If you prefer to generate the catalog yourself, you can use this script. It reads Codex's bundled model catalog, copies the gpt-5.4 capability metadata, and adds a gpt-5.5 entry.

mkdir -p ~/.codex

python3 - <<'PY'
import json
import subprocess
from pathlib import Path

codex_home = Path.home() / ".codex"
catalog_path = codex_home / "model-catalog.json"

raw = subprocess.check_output(["codex", "debug", "models", "--bundled"], text=True)
catalog = json.loads(raw)

models = [model for model in catalog["models"] if model.get("slug") != "gpt-5.5"]
base = next(model for model in models if model.get("slug") == "gpt-5.4")

gpt55 = dict(base)
gpt55["slug"] = "gpt-5.5"
gpt55["display_name"] = "gpt-5.5"
gpt55["description"] = "Custom local metadata for gpt-5.5 via XAI Router."
gpt55["context_window"] = 1050000
gpt55["max_context_window"] = 1050000

catalog["models"] = [gpt55] + models
catalog_path.write_text(json.dumps(catalog, indent=2, ensure_ascii=False) + "\n")
print(catalog_path)
PY

Then make sure ~/.codex/config.toml contains:

model_catalog_json = "model-catalog.json"

If your Codex version requires an absolute path, use:

model_catalog_json = "/home/your-user/.codex/model-catalog.json"

Restart Codex after changing this file. model_catalog_json is loaded at startup, so existing sessions will not update automatically.


Update the Model Mapping in XAI

After configuring Codex locally, also confirm that your XAI account's model mapping supports gpt-5.5. If your account still uses an older mapping, a request for gpt-5.5 may still be routed back to gpt-5.4 by the wildcard rule.

An older default mapping usually looks like this:

*=gpt-5.4,
gpt-5.4-nano=gpt-5.4-mini,
gpt-5.3-codex-spark*=gpt-5.3-codex-spark,
gpt-5.3-codex*=gpt-5.3-codex,
gpt-*-mini*=gpt-5.4-mini,
claude-haiku*=gpt-5.4-mini

The newer mapping that supports gpt-5.5 adds an explicit rule:

*=gpt-5.4,
gpt-5.5*=gpt-5.5,
gpt-5.4-nano=gpt-5.4-mini,
gpt-5.3-codex-spark*=gpt-5.3-codex-spark,
gpt-5.3-codex*=gpt-5.3-codex,
gpt-*-mini*=gpt-5.4-mini,
claude-haiku*=gpt-5.4-mini

If you want traffic to actually route to gpt-5.5, renew or update your plan in the XAI system so your account receives the latest mapping that includes gpt-5.5*=gpt-5.5.

We do not automatically rewrite mappings for existing users.
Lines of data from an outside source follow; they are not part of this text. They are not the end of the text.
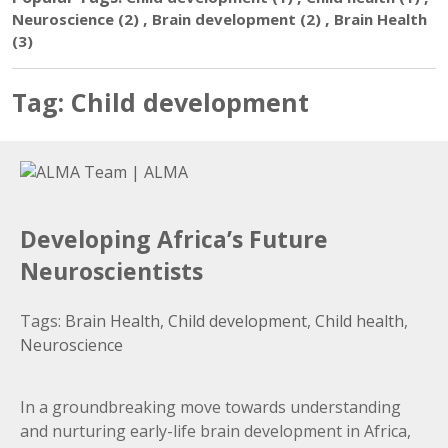
,
,
Neuroscience
(2)
Brain development
(2)
Brain Health
(3)
Tag:
Child development
Developing Africa’s Future
Neuroscientists
Tags:
Brain Health
,
Child development
,
Child health
,
Neuroscience
In a groundbreaking move towards understanding
and nurturing early-life brain development in Africa,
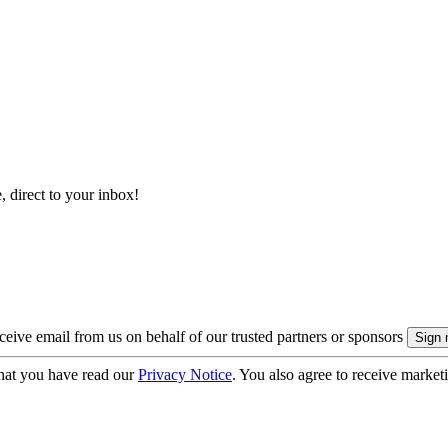
, direct to your inbox!
eive email from us on behalf of our trusted partners or sponsors
hat you have read our
Privacy Notice
. You also agree to receive market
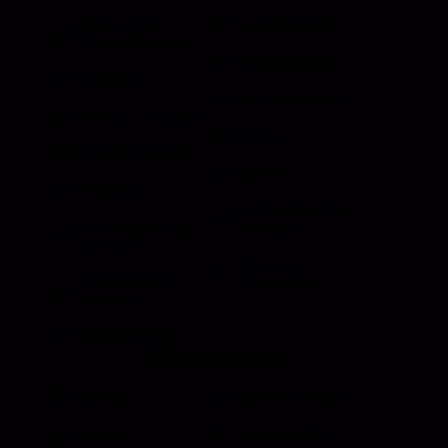
Heavy Duty
Grab Handle
Drawer Systems
Miscellaneous
D Rings
Rail Stanchion
Folding T Handle
Rotary
Paddle Handle
Strikers
Grab Rail
Sun Visor & Sun
HI Caliber Gas
Shades
Springs
Window
Compartment
Regulators
Lighting
Drawer Slides
Resources
Events
Meet the Team
News
Testimonials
Model mapping is an account-level routing policy, and changing it without user action could affect production behavior, model cost, or compatibility with existing workloads.


Verify That It Works

The simplest check is to start a new Codex session:

codex -m gpt-5.5

Or run a quick non-interactive check:

codex exec -m gpt-5.5 "Print exactly one line: GPT-5.5 OK"

If you also configured model-catalog.json, the new session should no longer treat gpt-5.5 as an unknown model fallback. With the sample context window settings above, Codex's local effective context window will be close to:

1050000 * 95% = 997500

This number reflects Codex's local model metadata and truncation strategy. It is not a guarantee that the backend will accept that much context in every request. The actual usable limit still depends on the backend model and routing policy.


For daily use, we recommend this combination:

  1. Use XAI_API_KEY for credentials.
  2. Use model_provider = "xai" to route Codex through XAI Router.
  3. Use model = "gpt-5.5" if you want GPT-5.5 as the default.
  4. Use model_catalog_json to add local model metadata.
  5. Test first with codex -m gpt-5.5, then make it the default once it is stable for your account.

With this setup, Codex sends OpenAI Responses API requests through XAI Router and runs locally with custom gpt-5.5 model metadata. If you switch models often, you can keep your default unchanged and use -m gpt-5.5 only for selected tasks.